My mother in law lived off a feeding tube for a year. In terms of basic life functions, there was nothing else wrong with her. Certainly, there were times she felt like “giving up”–quite frequently, in fact–but she kept going. Seven years later, she’s living a fairly normal, active senior life.
Now, when she was at the worst of her situation, she’d had several surgeries, infections, etc., and it was pretty dire. It would have been one thing to say, “I don’t want any more surgeries.” Had she made that decision, it would have been sad and tragic and ironic (given that the last one was the one that worked), but that would have made sense.
However, to say, “Take out the feeding tube” would *not* be a morally acceptable decision, because, while it’s a very nuanced difference, that would have been to actively kill her.
Certainly, these matters are complex. We are not, as Obama has claimed, “God’s partners in matters of life and death”–at least not in the way that he means. Indeed, we should be God’s “partners’ in these matters, if he means prayerfully deciding what action is most in keeping with moral law. But when we force God’s hand, whether it’s by contracepting, or using IVF, or by denying basic life sustenance to a seriously disabled or terminally ill person , we are not “partnering”–we’re controlling.
Recently, some friends’ former son-in-law passed away. Their grandson was faced with the troubling decision of whether to “pull the plug” on his own father. God was merciful, and his father passed away that night on the life support, anyway.
On the other hand, there was a family member who, after multiple bouts with cancer, signed a living will with a blanket refusal of life sustaining measures, which was phrased so broadly that, when the time came, she was starved to death.
And then there was a family friend who was in a horrible traffic accident like a year and a half ago. When it first happened, he was on lifesupport and not responding, and there was a big debate about “pulling the plug.” Before a decision was made, he woke up. Then they said he was completely paralyzed. Then he wasn’t. Now he’s walking again and, while not 100%, mostly back to his old life.
As I have read many stories of middle aged Marfans who coughed too hard, thus dissecting their aortas, and then went into comas for several months only to die of respiratory failure when their lungs filled up with blood, I wonder how I want such a situation handled. I don’t want to be arbitrarily denied care or taken off the machines. I don’t want to die *only* because a living will was improperly written or whatever, too vaguely.

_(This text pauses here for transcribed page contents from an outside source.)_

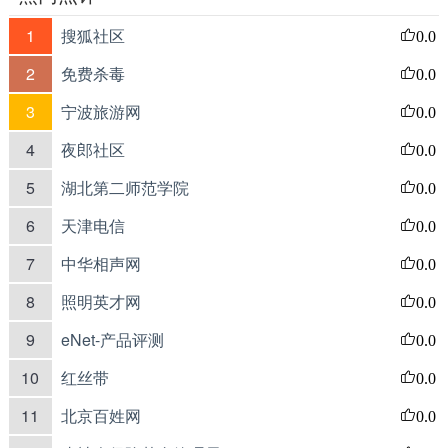
1
搜狐社区
0.0
2
免费杀毒
0.0
3
宁波旅游网
0.0
4
夜郎社区
0.0
5
湖北第二师范学院
0.0
6
天津电信
0.0
7
中华相声网
0.0
8
照明英才网
0.0
9
eNet-产品评测
0.0
10
红丝带
0.0
11
北京百姓网
0.0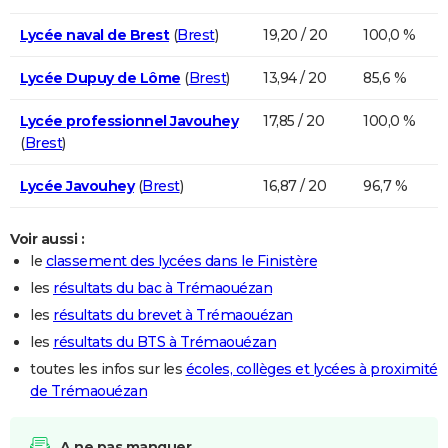
Lycée naval de Brest
(
Brest
)
19,20 / 20
100,0 %
Lycée Dupuy de Lôme
(
Brest
)
13,94 / 20
85,6 %
Lycée professionnel Javouhey
17,85 / 20
100,0 %
(
Brest
)
Lycée Javouhey
(
Brest
)
16,87 / 20
96,7 %
Voir aussi :
le
classement des lycées dans le Finistère
les
résultats du bac à Trémaouézan
les
résultats du brevet à Trémaouézan
les
résultats du BTS à Trémaouézan
toutes les infos sur les
écoles, collèges et lycées à proximité
de Trémaouézan
A ne pas manquer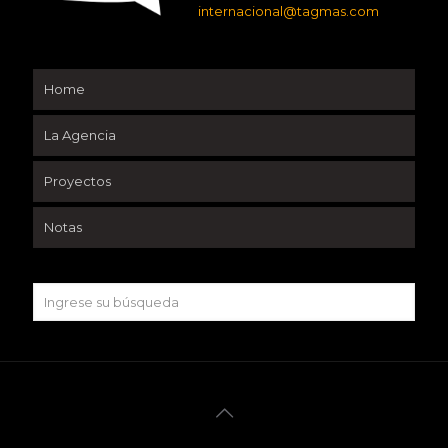
internacional@tagmas.com
Home
La Agencia
Proyectos
Notas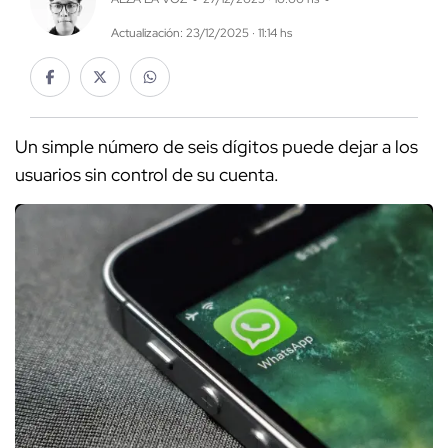
Actualización: 23/12/2025 · 11:14 hs
Un simple número de seis dígitos puede dejar a los
usuarios sin control de su cuenta.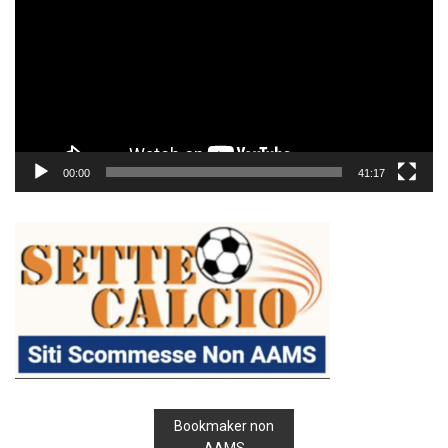
00:00
41:17
Bookmaker non
AAMS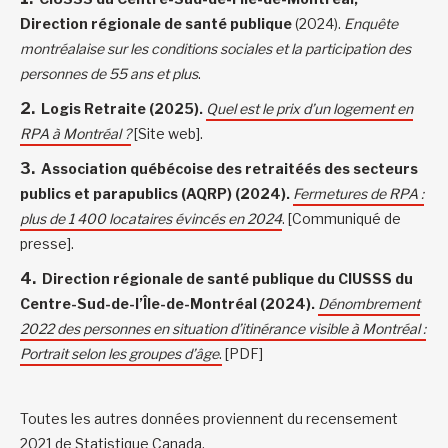
Direction régionale de santé publique
(2024).
Enquête
montréalaise sur les conditions sociales et la participation des
personnes de 55 ans et plus
.
Logis Retraite (2025).
Quel est le prix d’un logement en
RPA à Montréal ?
[Site web].
Association québécoise des retraitéés des secteurs
publics et parapublics (AQRP) (2024).
Fermetures de RPA :
plus de 1 400 locataires évincés en 2024
. [Communiqué de
presse].
Direction régionale de santé publique du CIUSSS du
Centre-Sud-de-l’Île-de-Montréal (2024).
Dénombrement
2022 des personnes en situation d’itinérance visible à Montréal :
Portrait selon les groupes d’âge
.
[PDF]
Toutes les autres données proviennent du recensement
2021 de Statistique Canada.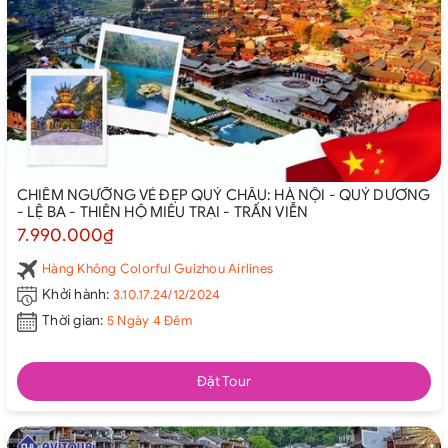
CHIÊM NGƯỠNG VẺ ĐẸP QUÝ CHÂU: HÀ NỘI - QUÝ DƯƠNG
- LỆ BA - THIÊN HỘ MIÊU TRẠI - TRẤN VIỄN
7.990.000₫
Hàng Không Colorful Guizhou Airlines
Khởi hành:
3.10.17.24/12/2024
Thời gian:
5 Ngày 4 Đêm
Đặt Tour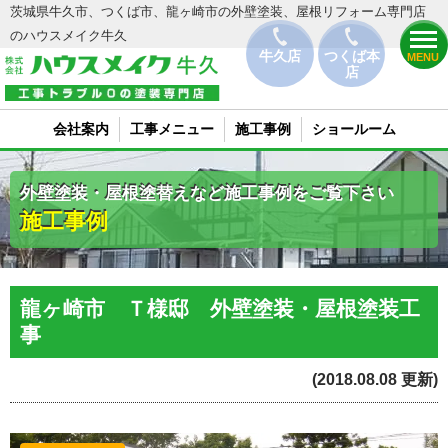
茨城県牛久市、つくば市、龍ヶ崎市の外壁塗装、屋根リフォーム専門店
のハウスメイク牛久
牛久店
つくば本
MENU
店
会社案内
工事メニュー
施工事例
ショールーム
外壁塗装・屋根塗替えなど施工事例をご覧下さい
施工事例
龍ヶ崎市 Ｔ様邸 外壁塗装・屋根塗装工
事
(2018.08.08 更新)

Or my wife’s cousin, who was the center of a national Botox scandal, whose father almost “pulled the plug” when things were most dire (they brougth the family together and used the minimal communication they were able to get from her–as they do with people with “locked in” syndrome–to get her response on which family member she wanted as her representative), but she’s since recovered.
I’ve never been comfortable with the idea of shutting down “life support,” nor with the idea of “brain death.”
So much of it depends on the exact circumstances ,an
Should people have living wills? Yes, if only to protect themselves from the Michael Schiavos of the world.
Should people carefully consider these issues? Yes.
Should doctors or the government or the insurance be the ones to “counsel” people? No. This decision should be made with detached parties who have the expertise in the moral rules, with a thorough understanding of the medical situation and possibilities, not with those who have a vested interest in the situation.